The funny thing about a communal art project is that you suddenly get an inflated self-image. We knew all about Shrinky Dinks. We’d made them as kids. We had this. There were at least 20 years of knowledge and experience between our last Dink Shrinking escapade and now. We were of the delusion this would be easy. Not to say that it wasn’t, but that some people were better than others. For example, this is a picture of my in-progress Dinks.
To compare, a certain, show-off-y friend who might just be a professional artist decided to Shrink these Dinks.
The second issue came when it was time to begin the Shrinky Dink process.
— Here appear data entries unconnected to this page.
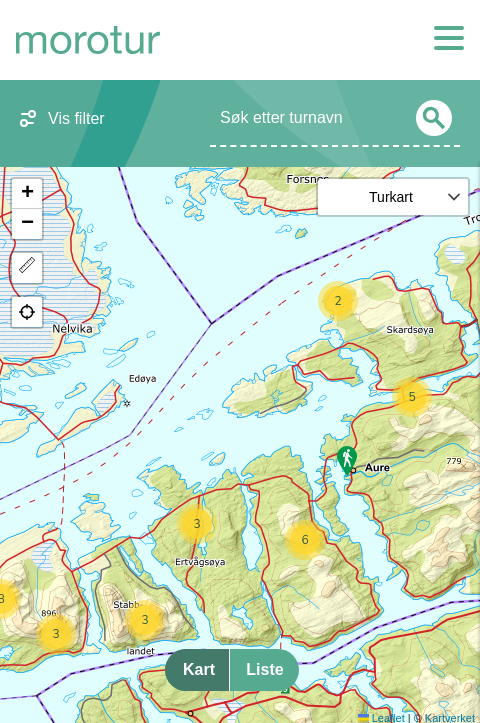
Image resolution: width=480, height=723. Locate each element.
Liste (264, 669)
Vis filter (76, 118)
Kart (199, 669)
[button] (338, 301)
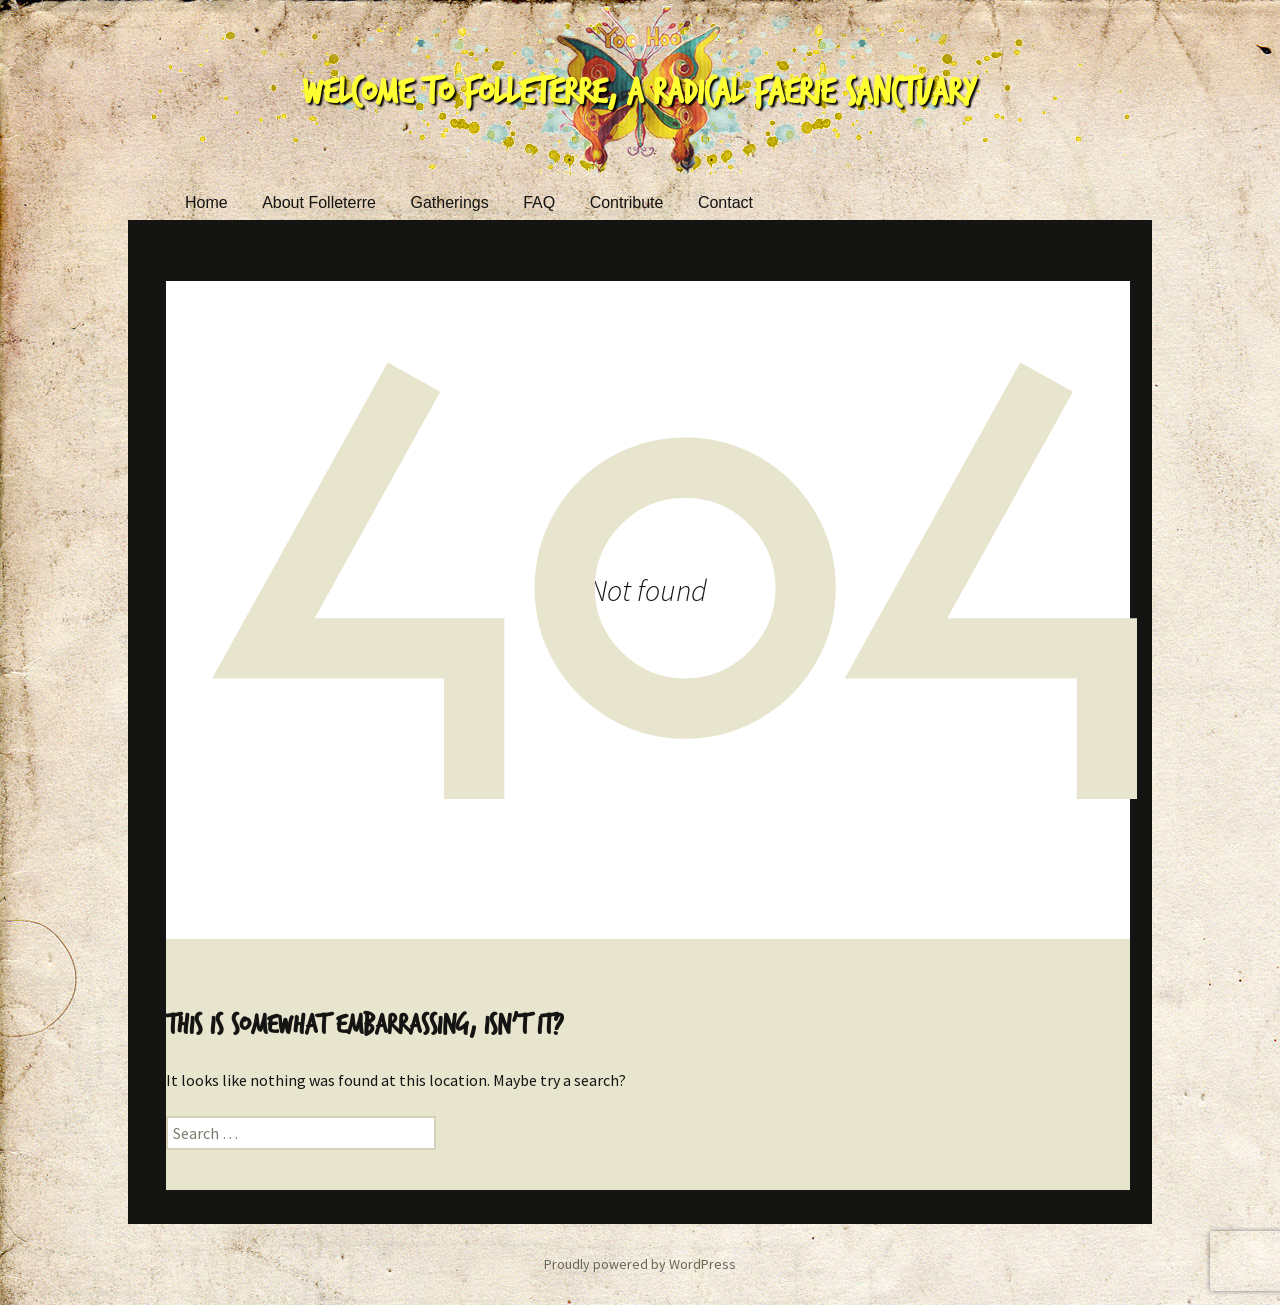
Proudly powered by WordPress (640, 1264)
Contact (725, 202)
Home (206, 202)
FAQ (539, 202)
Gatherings (449, 202)
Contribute (627, 202)
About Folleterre (319, 202)
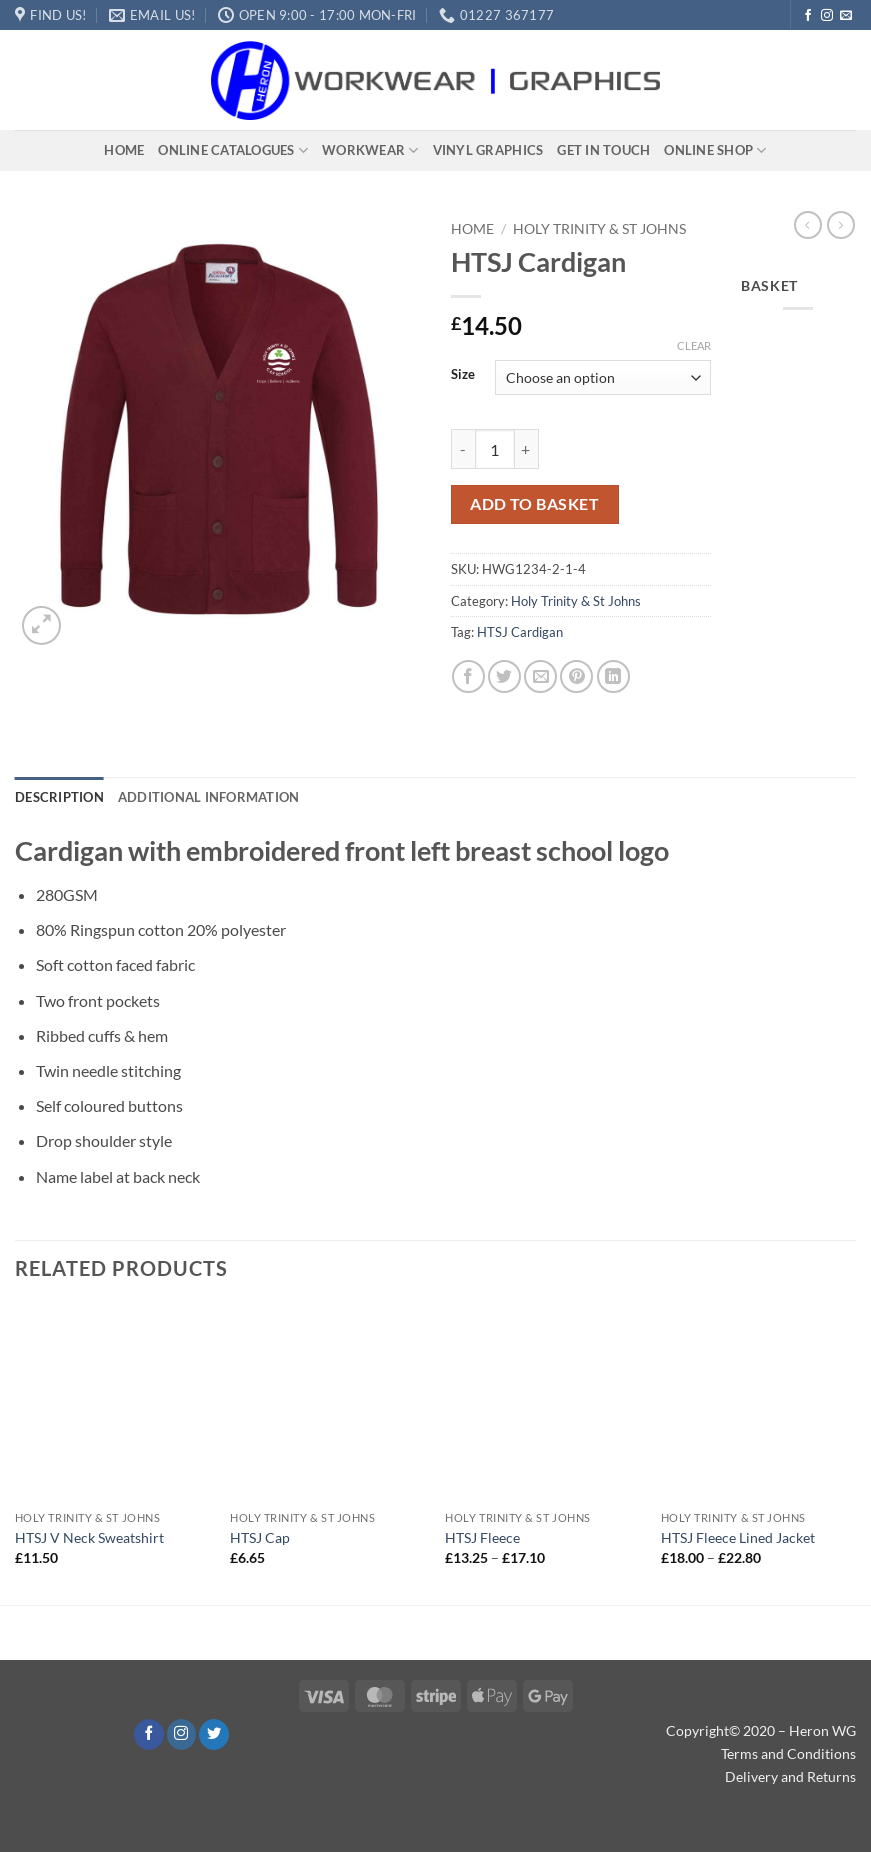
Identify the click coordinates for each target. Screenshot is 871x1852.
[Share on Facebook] (468, 676)
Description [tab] (59, 797)
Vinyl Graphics (488, 150)
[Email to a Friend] (540, 676)
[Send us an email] (846, 16)
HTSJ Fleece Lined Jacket (738, 1537)
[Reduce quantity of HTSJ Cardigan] (463, 449)
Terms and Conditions (788, 1753)
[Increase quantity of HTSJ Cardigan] (527, 449)
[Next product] (808, 225)
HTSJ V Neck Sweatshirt (89, 1537)
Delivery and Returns (790, 1776)
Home (124, 150)
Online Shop (715, 150)
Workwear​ (370, 150)
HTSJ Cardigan (520, 632)
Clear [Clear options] (694, 345)
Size (463, 375)
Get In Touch (603, 150)
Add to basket (534, 504)
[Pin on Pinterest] (576, 676)
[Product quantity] (495, 449)
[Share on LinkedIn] (613, 676)
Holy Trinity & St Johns (599, 229)
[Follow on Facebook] (808, 16)
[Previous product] (841, 225)
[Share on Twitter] (504, 676)
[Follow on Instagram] (827, 16)
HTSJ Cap (260, 1537)
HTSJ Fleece (482, 1537)
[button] (41, 625)
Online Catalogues (233, 150)
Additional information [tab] (209, 797)
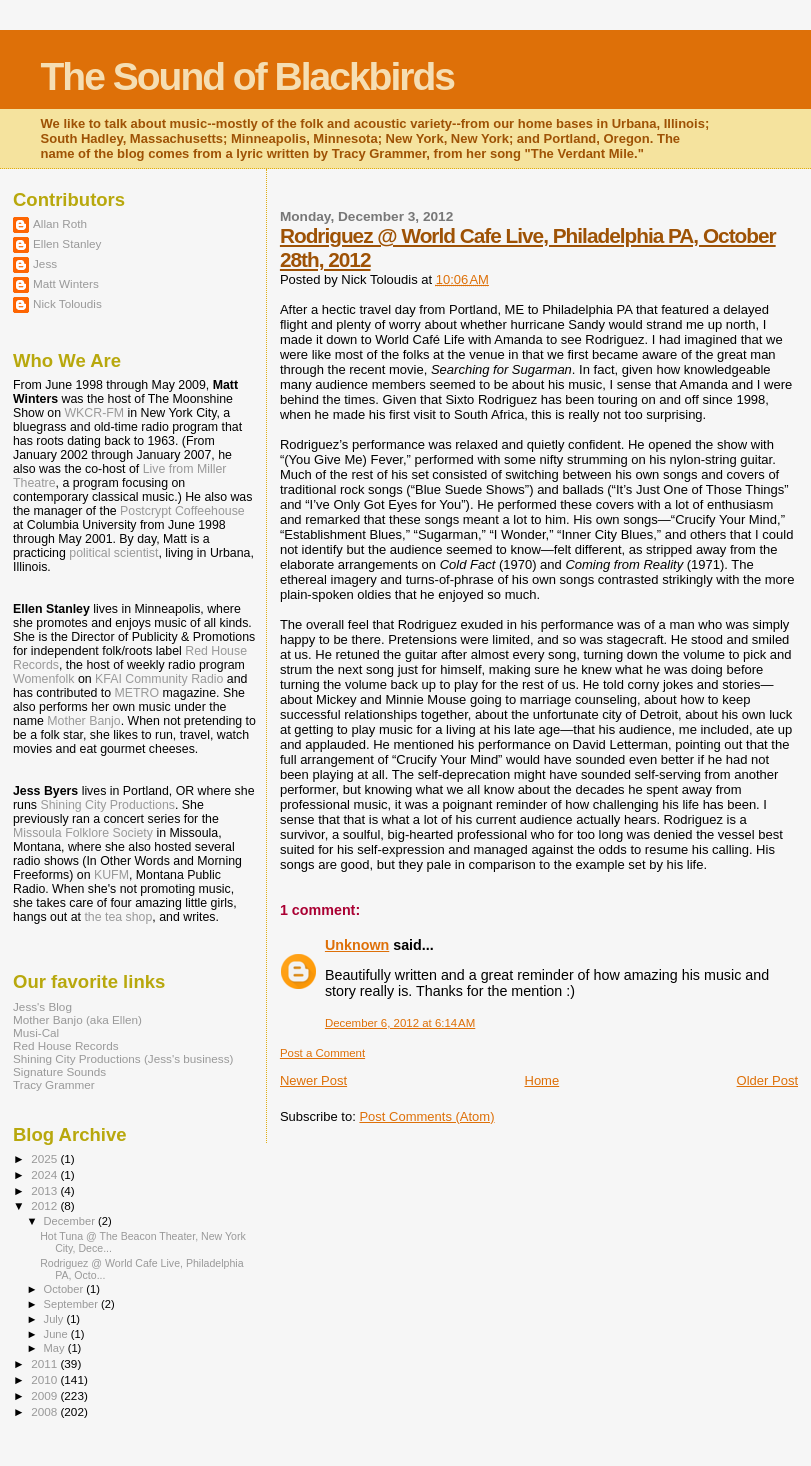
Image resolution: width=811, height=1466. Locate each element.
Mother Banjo (83, 721)
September (73, 1304)
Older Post (767, 1080)
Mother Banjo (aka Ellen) (77, 1019)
They become the teeniest, most adorable things ever after being placed in an oven or toaster oven. We had access to the later, and were prepared to watch the magic happen. First, however, we prepared sacrifice charms. I would offer up my Rosie (from Animal Crossing: New Leaf) head and one of my friends agreed to put her cockatiel inside.
We watched, we waited, and it seemingly failed.
Yes, failed. The Dinks certainly shrank a bit, but also curved and contorted. Distraught (and impatient), we withdrew our sacrifices and attempted to gently bend them into a proper position. (A choice quote for this moment was, “Why didn’t this work?” ) We attempted to gently bend them into shape for a few minutes. Meanwhile, our more reasonable friend sought the advice of the Great Google, discovered that it needed more like 2-3 minutes, rather than the single minute mentioned in the instructions, and we went on to shrink 15 of the cutest, teeniest Shrinky Dinks ever.